The digraph ⟨th⟩ was first introduced in Latin to transliterate the letter theta ⟨Θ, θ⟩ in loans from Greek. Theta was pronounced as an aspirated stop /tʰ/ in Classical and early Koine Greek. [2]
⟨th⟩ is used in academic transcription systems to represent letters in south and east Asian alphabets that have the value /tʰ/. According to the Royal Thai General System of Transcription, for example, ⟨th⟩ represents a series of Thai letters with the value /tʰ/. [3]
⟨th⟩ is also used to transcribe the phoneme /tʰ/ in Southern Bantu languages, such as Zulu and Tswana.
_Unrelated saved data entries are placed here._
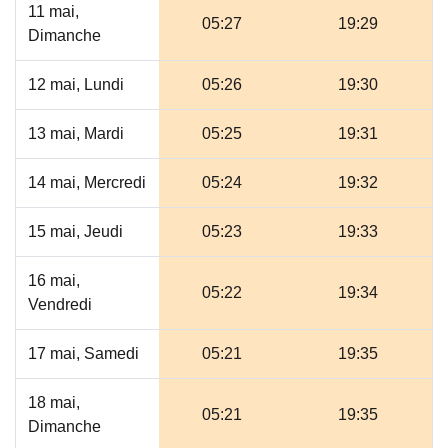
11 mai,
05:27
19:29
Dimanche
12 mai, Lundi
05:26
19:30
13 mai, Mardi
05:25
19:31
14 mai, Mercredi
05:24
19:32
15 mai, Jeudi
05:23
19:33
16 mai,
05:22
19:34
Vendredi
17 mai, Samedi
05:21
19:35
18 mai,
05:21
19:35
Dimanche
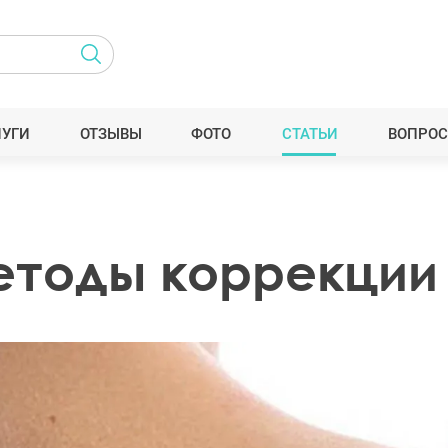
ЛУГИ
ОТЗЫВЫ
ФОТО
СТАТЬИ
ВОПРОС
тоды коррекции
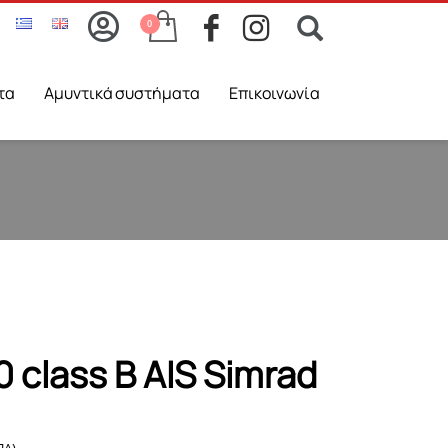
τα
Aμυντικά συστήματα
Επικοινωνία
 class B AIS Simrad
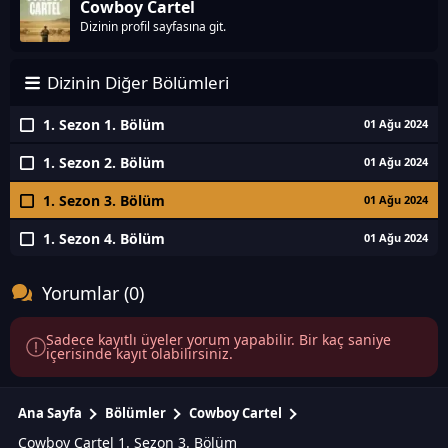
Cowboy Cartel
Dizinin profil sayfasına git.
Dizinin Diğer Bölümleri
1. Sezon 1. Bölüm
01 Ağu 2024
1. Sezon 2. Bölüm
01 Ağu 2024
1. Sezon 3. Bölüm
01 Ağu 2024
1. Sezon 4. Bölüm
01 Ağu 2024
Yorumlar (0)
Sadece kayıtlı üyeler yorum yapabilir. Bir kaç saniye
içerisinde kayıt olabilirsiniz.
Ana Sayfa
Bölümler
Cowboy Cartel
Cowboy Cartel 1. Sezon 3. Bölüm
During late antiquity, the Greek phoneme represented by the letter ⟨θ⟩ mutated from an aspirated stop /tʰ/ to a dental fricative /θ/. This mutation affected the pronunciation of ⟨th⟩, which began to be used to represent the phoneme /θ/ in some of the languages that had it.
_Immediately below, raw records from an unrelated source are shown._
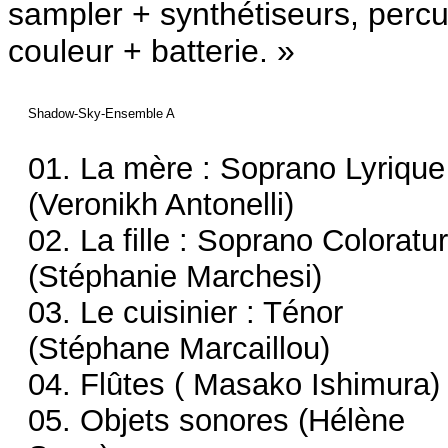
sampler + synthétiseurs, perc
couleur + batterie.
»
Shadow-Sky-Ensemble A
01. La mère : Soprano Lyrique
(Veronikh Antonelli)
02. La fille : Soprano Coloratu
(Stéphanie Marchesi)
03. Le cuisinier : Ténor
(Stéphane Marcaillou)
04. Flûtes ( Masako Ishimura)
05. Objets sonores (Hélène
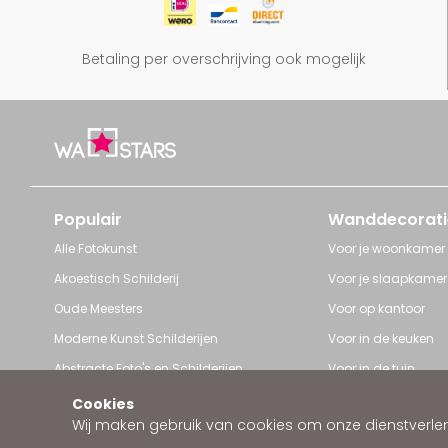
Betaling per overschrijving ook mogelijk
Populair
Wanddecorati
Alle Fotokunst
Voor je woonkamer
Akoestisch Schilderij
Voor je slaapkamer
Oude Meesters
Voor op kantoor
Moderne Kunst Schilderijen
Voor in de keuken
Abstracte Foto's en Schilderijen
Voor in de tuin
Pop Art schilderijen
Voor iedere ruimte
Cookies
Wij maken gebruik van cookies om onze dienstverleni
Art Frame van Wallstars
Zakelijke wanddeco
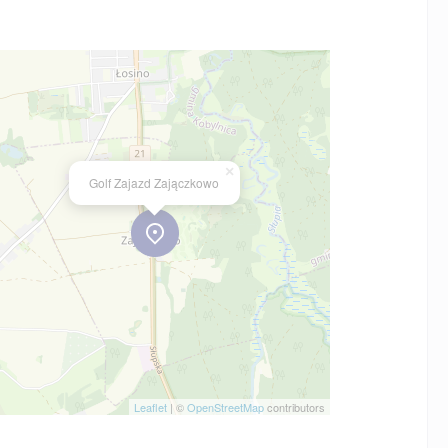
×
Golf Zajazd Zajączkowo
Leaflet
| ©
OpenStreetMap
contributors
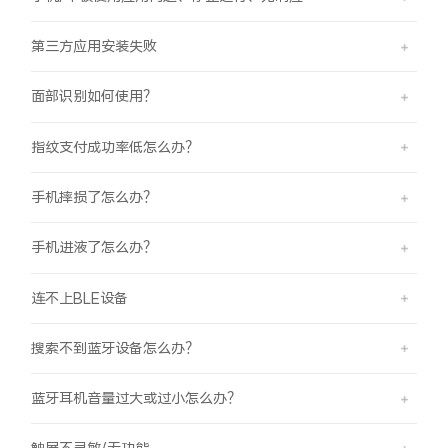
第三方应用安装失败
面部识别如何使用？
指纹支付成功率低怎么办？
手机摔损了怎么办？
手机进液了怎么办？
连不上BLE设备
搜索不到蓝牙设备怎么办？
蓝牙耳机音量过大或过小怎么办？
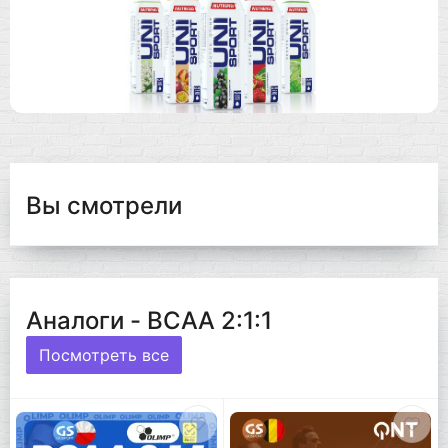
Вы смотрели
Аналоги - BCAA 2:1:1
Посмотреть все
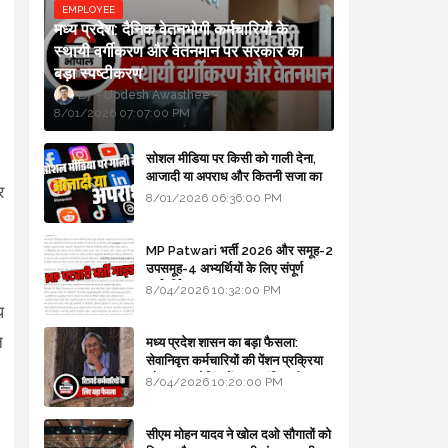
EMPLOYEE
मध्य प्रदेश: दैनिक वेतनभोगी कर्मचारियों के
स्थायी वर्गीकरण और वेतनमान पर सरकार का
बड़ा स्पष्टीकरण
Updesh Awasthee
8/01/2026 07:07:00 PM
सोशल मीडिया पर किसी को गाली देना,
आजादी या अपराध और कितनी सजा का
र
प्रावधान - free legal advice
8/01/2026 06:36:00 PM
।
MP Patwari भर्ती 2026 और समूह-2
उपसमूह-4 अभ्यर्थियों के लिए संपूर्ण
मार्गदर्शिका
8/04/2026 10:32:00 PM
ध
न
मध्य प्रदेश शासन का बड़ा फैसला:
सेवानिवृत्त कर्मचारियों की पेंशन प्रक्रिया
और बजट कोडिंग में हुए क्रांतिकारी
8/04/2026 10:20:00 PM
बदलाव
सीएम मोहन यादव ने खोल दओ सौगातों को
One of the earliest languages to use the digraph this way was Old High German, before the final phase of the High German consonant shift, in which /θ/ and /ð/ came to be pronounced /d/.
In early Old English of the 7th and 8th centuries, the digraph ⟨th⟩ was used until the Old English Latin alphabet adapted the runic letter ⟨þ⟩ (thorn), as well as ⟨ð⟩ (eth; ðæt in Old English), a modified version of the Latin letter ⟨d⟩, to represent this sound. Later, the digraph reappeared, gradually superseding these letters in Middle English.
In modern English, an example of the ⟨th⟩ digraph pronounced as /θ/ is the one in tooth.
In Old and Middle Irish, ⟨th⟩ was used for /θ/ as well, but the sound eventually changed into [h] (see below).
Other languages that use ⟨th⟩ for /θ/ include Albanian and Welsh, both of which treat it as a distinct letter and alphabetize it between ⟨t⟩ and ⟨u⟩.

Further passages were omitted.